■ **Task goal**
Output the listing verbatim, leaving out every picture.
========
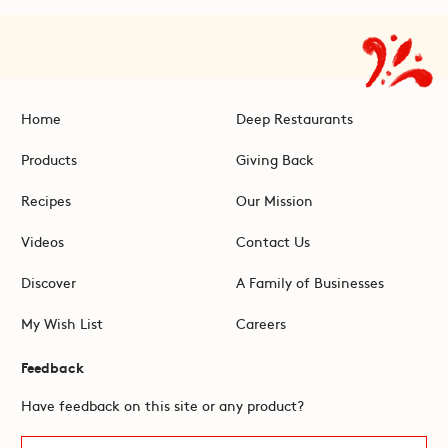
Home
Deep Restaurants
Products
Giving Back
Recipes
Our Mission
Videos
Contact Us
Discover
A Family of Businesses
My Wish List
Careers
Feedback
Have feedback on this site or any product?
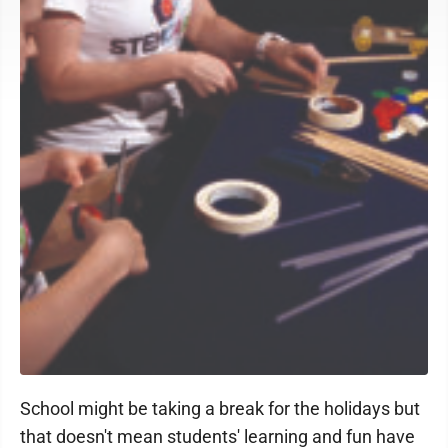
School might be taking a break for the holidays but
that doesn't mean students' learning and fun have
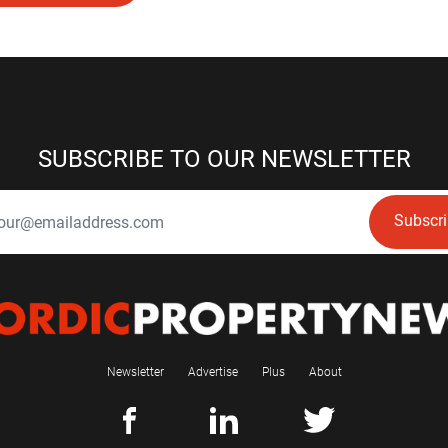
SUBSCRIBE TO OUR NEWSLETTER
Subscr
Newsletter
Advertise
Plus
About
========
■ **Solution for this problem**
Home
Deep Restaurants
Products
Giving Back
Recipes
Our Mission
Videos
Contact Us
Discover
A Family of Businesses
My Wish List
Careers
Feedback
Have feedback on this site or any product?
School might be taking a break for the holidays but
that doesn't mean students' learning and fun have
SUBSCRIBE TO OUR NEWSLETTER
Subscr
Newsletter
Advertise
Plus
About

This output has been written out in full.